(Saved data entries)
──────────────────────────────

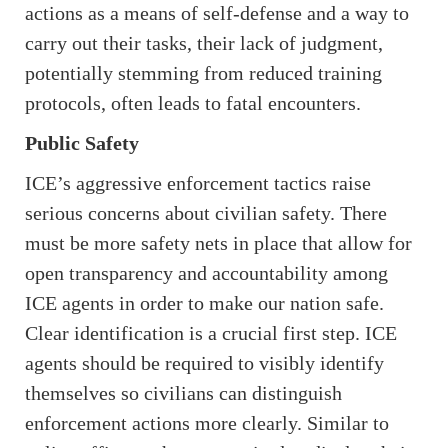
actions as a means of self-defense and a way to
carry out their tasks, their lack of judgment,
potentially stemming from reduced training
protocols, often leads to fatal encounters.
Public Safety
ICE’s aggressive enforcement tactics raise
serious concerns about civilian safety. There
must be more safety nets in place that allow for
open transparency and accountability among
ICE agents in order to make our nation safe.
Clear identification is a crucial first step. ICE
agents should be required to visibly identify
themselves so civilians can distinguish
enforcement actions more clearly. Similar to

──────────────────────────────

Within the records above, each line containing "enforcement" is to be returned.

ICE’s aggressive enforcement tactics raise
enforcement actions more clearly. Similar to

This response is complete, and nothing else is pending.